Учитывая, что большая часть мирового населения всё же не проживала в Европе, резонно возникал вопрос, как понятие индивидуального и коллективного, сознательного и бессознательного, интроверсии и экстраверсии уживались в странах Востока. В странах, где никогда не возникали античные боги с чертами, амбициями и характерами людей и не вынашивались идеи всеобщего, невидимого Бога наделивших людей бессмертной духовной жизнью. Бессмертная душа, подаренная Богом, после смерти должна была, с точки зрения христиан, находиться в чистилище в томлении, страдании, ожидания вечной загробной жизни. Сталь долгое ожидание справедливого божьего суда была непонятна на Востоке. Там жизнь, согласно учению Будды через череду реикарнаций продолжала свой мировой путь, правда осмыслить его и сделать доступным пониманию остальных могли лишь самые искушенные Буддийские монахи, находящие, длительными испытаниями черты перерождения умерших людей в следующих жизнях.
Так плавно Юнг переходит к возможному третьему пути самопознания принятому в странах традиционного Буддизма.

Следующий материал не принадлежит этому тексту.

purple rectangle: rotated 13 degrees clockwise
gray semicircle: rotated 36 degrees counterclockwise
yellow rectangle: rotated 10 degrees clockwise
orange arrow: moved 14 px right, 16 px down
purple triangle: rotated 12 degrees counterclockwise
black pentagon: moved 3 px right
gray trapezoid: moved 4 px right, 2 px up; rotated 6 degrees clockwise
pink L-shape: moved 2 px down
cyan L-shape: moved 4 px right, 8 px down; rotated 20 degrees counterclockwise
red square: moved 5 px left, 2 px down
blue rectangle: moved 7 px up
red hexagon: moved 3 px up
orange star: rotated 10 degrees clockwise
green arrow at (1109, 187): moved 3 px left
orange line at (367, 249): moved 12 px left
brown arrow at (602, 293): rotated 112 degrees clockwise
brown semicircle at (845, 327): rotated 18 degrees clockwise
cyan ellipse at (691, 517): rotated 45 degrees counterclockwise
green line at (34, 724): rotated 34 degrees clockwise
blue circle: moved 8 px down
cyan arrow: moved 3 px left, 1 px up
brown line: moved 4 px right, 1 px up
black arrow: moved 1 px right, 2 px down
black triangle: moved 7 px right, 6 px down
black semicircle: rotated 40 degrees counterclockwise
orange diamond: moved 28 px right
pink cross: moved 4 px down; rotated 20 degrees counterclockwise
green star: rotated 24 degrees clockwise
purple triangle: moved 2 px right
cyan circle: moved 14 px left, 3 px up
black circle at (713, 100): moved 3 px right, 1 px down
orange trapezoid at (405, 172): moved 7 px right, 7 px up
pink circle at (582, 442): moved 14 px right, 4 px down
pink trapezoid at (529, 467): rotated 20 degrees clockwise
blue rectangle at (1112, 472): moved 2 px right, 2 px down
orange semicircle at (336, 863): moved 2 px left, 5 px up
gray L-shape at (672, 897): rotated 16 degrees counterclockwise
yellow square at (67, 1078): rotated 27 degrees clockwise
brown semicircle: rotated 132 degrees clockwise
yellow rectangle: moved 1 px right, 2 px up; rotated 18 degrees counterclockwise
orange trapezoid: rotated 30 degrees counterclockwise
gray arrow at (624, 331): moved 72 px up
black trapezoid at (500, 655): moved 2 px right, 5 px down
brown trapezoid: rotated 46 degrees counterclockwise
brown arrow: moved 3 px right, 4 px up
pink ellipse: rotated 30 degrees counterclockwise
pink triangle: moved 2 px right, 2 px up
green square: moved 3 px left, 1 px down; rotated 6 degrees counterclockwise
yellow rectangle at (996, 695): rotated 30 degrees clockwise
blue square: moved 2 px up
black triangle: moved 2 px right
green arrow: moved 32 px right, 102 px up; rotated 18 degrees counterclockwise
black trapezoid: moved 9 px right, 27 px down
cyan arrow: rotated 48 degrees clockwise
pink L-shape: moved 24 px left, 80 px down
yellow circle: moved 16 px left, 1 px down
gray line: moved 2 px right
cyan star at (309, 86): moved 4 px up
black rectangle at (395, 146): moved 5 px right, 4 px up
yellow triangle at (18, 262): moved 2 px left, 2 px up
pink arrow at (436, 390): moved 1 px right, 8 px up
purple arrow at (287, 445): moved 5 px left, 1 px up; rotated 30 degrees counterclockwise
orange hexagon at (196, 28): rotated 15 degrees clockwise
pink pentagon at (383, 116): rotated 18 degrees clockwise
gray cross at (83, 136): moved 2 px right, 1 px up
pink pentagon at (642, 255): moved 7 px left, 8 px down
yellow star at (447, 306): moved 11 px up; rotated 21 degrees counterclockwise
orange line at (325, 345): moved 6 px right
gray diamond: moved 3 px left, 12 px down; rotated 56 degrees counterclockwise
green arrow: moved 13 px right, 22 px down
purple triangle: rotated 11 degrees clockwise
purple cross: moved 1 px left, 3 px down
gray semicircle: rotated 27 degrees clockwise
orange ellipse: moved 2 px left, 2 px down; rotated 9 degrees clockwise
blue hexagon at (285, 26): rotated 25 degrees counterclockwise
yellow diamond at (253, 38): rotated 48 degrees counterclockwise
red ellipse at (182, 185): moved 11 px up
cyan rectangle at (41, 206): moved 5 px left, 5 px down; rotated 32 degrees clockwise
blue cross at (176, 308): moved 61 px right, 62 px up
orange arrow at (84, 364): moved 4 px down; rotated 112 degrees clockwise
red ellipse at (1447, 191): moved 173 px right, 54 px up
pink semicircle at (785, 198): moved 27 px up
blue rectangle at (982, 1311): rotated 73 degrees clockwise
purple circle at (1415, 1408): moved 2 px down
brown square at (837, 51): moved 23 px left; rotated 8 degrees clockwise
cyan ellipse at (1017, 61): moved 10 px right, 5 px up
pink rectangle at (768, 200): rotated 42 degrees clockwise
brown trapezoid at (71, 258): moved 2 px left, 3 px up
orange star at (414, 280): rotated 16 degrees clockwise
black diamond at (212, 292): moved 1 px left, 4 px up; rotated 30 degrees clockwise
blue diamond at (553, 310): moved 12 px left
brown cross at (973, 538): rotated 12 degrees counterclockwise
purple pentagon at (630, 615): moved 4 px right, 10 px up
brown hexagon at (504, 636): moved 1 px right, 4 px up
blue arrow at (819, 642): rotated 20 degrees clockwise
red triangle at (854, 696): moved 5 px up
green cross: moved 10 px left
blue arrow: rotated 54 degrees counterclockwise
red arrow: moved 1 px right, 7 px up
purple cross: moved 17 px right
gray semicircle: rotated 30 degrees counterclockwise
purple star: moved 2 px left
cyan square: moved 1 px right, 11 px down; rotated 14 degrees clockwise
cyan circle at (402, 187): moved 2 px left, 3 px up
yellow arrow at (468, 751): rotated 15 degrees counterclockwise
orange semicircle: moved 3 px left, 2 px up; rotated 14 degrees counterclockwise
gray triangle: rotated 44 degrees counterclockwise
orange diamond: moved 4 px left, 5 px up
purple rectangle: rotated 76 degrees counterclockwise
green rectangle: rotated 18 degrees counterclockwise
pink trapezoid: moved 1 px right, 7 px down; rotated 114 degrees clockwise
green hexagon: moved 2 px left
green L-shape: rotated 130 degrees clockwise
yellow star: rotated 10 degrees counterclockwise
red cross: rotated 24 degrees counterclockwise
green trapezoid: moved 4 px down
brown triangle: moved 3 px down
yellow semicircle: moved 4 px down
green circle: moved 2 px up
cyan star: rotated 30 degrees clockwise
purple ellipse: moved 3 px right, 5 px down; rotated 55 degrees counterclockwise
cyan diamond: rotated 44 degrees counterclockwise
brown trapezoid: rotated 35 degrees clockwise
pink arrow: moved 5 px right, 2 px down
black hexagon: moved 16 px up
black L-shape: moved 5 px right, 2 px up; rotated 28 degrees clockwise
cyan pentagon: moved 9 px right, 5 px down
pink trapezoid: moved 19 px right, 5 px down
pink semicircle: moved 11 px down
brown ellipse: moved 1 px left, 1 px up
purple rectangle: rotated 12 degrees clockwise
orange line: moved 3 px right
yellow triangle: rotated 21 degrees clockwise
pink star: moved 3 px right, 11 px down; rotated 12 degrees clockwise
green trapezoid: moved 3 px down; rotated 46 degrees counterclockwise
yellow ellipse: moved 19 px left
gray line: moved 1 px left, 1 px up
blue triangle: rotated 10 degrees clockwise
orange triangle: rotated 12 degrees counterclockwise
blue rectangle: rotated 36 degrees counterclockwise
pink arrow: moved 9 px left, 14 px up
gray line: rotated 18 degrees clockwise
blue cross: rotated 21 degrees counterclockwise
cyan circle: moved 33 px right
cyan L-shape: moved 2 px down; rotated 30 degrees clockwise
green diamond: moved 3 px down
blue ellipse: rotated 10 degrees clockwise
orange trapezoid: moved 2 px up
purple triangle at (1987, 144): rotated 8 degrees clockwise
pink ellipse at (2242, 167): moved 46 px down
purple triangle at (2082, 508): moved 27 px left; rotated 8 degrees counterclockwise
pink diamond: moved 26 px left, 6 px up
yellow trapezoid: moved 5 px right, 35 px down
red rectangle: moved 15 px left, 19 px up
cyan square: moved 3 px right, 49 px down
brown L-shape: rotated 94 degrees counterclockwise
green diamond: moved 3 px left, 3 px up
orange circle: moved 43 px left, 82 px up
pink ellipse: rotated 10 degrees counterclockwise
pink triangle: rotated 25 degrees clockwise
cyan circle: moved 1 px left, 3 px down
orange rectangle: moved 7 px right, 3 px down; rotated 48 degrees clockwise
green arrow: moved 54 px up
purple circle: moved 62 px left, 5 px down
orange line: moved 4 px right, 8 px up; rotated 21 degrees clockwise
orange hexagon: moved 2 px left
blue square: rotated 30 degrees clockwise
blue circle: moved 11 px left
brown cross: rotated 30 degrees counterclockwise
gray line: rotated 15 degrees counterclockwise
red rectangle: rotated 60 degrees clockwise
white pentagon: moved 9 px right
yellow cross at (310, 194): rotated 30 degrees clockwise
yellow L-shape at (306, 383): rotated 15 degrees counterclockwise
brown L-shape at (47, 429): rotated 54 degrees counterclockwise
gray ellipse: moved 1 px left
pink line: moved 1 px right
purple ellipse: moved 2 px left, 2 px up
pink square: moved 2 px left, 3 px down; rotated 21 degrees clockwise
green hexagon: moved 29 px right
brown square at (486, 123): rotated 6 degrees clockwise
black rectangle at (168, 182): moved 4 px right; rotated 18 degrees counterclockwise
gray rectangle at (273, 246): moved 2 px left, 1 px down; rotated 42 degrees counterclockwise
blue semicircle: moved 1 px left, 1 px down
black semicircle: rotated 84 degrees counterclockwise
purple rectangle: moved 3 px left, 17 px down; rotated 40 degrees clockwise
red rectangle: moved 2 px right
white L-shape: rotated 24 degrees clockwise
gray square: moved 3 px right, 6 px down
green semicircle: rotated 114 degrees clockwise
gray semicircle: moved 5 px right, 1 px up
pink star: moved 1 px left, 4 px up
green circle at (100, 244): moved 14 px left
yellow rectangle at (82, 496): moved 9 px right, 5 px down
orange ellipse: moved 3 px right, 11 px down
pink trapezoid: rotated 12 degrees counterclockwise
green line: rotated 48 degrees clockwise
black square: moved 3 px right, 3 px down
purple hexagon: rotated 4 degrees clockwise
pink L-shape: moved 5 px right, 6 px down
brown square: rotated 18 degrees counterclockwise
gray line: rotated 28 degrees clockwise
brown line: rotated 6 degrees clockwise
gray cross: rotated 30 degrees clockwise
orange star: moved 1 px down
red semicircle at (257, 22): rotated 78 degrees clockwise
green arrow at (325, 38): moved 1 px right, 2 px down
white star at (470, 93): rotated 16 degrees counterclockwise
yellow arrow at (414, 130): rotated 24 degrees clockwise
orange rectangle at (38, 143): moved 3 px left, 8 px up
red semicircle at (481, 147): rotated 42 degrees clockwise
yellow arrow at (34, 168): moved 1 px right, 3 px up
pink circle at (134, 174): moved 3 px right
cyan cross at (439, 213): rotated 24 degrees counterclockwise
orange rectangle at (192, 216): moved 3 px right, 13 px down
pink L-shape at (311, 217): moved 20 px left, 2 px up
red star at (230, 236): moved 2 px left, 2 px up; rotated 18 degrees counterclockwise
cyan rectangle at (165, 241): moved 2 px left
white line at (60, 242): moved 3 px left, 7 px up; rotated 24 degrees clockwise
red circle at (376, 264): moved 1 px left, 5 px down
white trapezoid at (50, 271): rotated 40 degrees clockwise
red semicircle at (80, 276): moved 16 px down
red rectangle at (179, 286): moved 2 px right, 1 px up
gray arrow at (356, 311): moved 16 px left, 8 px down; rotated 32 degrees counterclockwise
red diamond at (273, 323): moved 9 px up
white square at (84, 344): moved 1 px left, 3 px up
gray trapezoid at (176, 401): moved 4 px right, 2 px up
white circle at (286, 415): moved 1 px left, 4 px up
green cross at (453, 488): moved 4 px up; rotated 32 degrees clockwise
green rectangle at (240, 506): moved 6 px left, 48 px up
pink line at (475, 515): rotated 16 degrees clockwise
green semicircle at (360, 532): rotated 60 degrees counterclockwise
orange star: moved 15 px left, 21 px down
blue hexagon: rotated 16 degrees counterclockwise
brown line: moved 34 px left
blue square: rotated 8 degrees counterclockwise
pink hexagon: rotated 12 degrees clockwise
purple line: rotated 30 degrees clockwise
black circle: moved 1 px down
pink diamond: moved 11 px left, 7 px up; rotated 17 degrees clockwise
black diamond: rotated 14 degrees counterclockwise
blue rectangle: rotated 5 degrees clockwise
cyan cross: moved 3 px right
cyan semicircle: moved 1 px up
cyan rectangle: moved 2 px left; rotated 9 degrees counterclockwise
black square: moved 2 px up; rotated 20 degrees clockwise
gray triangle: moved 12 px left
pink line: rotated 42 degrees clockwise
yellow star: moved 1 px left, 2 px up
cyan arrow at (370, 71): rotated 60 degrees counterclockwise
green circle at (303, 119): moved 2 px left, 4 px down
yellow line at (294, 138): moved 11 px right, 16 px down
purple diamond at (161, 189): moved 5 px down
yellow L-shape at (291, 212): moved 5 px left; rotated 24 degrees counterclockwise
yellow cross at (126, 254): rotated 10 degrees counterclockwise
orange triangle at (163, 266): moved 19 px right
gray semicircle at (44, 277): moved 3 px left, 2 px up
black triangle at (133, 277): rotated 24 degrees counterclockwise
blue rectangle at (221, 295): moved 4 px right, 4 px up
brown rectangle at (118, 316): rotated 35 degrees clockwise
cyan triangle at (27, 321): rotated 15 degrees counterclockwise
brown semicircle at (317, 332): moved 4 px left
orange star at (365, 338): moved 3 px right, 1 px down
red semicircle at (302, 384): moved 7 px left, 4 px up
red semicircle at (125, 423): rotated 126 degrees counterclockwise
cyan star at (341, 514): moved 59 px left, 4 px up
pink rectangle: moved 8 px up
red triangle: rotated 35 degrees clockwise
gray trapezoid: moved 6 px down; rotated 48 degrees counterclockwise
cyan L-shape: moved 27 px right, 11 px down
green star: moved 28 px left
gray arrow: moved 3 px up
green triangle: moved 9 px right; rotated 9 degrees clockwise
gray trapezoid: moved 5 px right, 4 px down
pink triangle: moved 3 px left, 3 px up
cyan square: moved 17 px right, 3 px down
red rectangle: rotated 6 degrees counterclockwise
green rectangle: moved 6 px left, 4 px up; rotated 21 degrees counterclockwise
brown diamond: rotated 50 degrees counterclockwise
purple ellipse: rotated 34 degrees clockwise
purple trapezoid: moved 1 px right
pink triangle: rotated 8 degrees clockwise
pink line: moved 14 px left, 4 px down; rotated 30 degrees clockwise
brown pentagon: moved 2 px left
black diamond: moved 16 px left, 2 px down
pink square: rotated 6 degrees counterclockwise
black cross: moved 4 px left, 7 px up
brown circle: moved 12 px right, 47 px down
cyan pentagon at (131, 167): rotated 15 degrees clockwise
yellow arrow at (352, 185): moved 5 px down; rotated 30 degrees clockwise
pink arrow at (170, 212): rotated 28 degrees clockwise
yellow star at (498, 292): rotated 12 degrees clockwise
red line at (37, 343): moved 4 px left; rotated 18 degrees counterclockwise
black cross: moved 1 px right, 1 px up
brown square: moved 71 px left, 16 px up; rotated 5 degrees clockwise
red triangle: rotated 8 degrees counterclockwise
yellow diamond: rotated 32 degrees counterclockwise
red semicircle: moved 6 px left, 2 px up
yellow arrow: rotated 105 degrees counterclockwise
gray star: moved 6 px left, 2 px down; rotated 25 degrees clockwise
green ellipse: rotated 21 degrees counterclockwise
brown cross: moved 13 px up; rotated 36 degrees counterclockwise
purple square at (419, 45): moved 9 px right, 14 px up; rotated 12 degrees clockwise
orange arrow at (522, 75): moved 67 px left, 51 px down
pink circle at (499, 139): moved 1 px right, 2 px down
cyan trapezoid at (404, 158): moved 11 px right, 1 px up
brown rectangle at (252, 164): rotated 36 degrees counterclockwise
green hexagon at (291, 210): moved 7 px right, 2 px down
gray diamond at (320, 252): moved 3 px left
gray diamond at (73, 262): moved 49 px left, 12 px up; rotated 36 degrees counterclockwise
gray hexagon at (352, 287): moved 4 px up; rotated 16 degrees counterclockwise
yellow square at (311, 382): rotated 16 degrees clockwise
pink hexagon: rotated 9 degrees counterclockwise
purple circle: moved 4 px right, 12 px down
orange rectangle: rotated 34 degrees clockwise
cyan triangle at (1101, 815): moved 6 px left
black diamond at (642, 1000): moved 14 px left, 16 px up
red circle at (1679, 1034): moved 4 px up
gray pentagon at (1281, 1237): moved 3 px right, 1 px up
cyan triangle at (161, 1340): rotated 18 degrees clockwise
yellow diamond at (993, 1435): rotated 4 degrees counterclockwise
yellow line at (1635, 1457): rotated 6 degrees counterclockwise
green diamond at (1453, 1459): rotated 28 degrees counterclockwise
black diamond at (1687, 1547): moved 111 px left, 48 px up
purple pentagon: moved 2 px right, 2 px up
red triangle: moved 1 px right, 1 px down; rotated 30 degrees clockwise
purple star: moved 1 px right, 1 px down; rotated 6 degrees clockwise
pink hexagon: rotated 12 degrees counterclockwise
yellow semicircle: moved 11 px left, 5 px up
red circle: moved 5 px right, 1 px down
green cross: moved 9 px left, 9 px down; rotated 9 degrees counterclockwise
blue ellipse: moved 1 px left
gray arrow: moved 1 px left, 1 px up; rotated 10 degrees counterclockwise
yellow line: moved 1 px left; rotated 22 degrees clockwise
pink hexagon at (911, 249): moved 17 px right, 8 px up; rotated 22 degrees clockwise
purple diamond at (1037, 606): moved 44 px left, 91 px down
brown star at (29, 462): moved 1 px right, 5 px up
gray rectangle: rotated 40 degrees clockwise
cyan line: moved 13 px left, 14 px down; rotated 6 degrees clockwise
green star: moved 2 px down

Юнг пытается рассказать нам, как разрешают они свои противоречия с помощью третьего пути познания, связанного с сознательным отсечением как индивидуального сознания, приписываемого античности, так коллективного приписываемого христианству. Как на Востоке, изощрённая философия Буддистов попыталась снять вечное противоречие между коллективным и индивидуальным. Однако, умалчивая при этом причины, по которым эти взгляды, отрицающие индивидуальное и коллективное, появились именно на Востоке. Почему именно они стали в наше время частью современных воззрений. Предпосылки формирования этих взглядов можно найти в книге Нобелевского лауреата нашего гениального соотечественника Ильи Ильича Мечникова в его изящном труде "Этюды оптимизма" написанном практически в то же время, что и работа Юнга. Будда возвёл, по словам великого, Ильи Мечникова пессимизм на степень учения. По его мнению, жизнь есть сплошное страдание. "Рождение - страдание, смерть страдание, неудовлетворённое желание - страдание; кратко сказать: всякая усиленная привязанность ко всему земному - страдание". Этот пессимизм Будды послужил источником большинства пессимистических теорий. Уже за три века до рождества Христова возникла философия Гегезия. Он проповедовал, что надежда большею частью влечет за собой разочарование и, что наслаждение вскоре вызывают насыщение отвращение. Совершенно напрасно, следовательно, искать удовольствие и счастье, которые неосуществимы. Скорее следует выработать в себе равнодушие, подавляя чувствительность и желания". (Мечников "Этюды оптимизма")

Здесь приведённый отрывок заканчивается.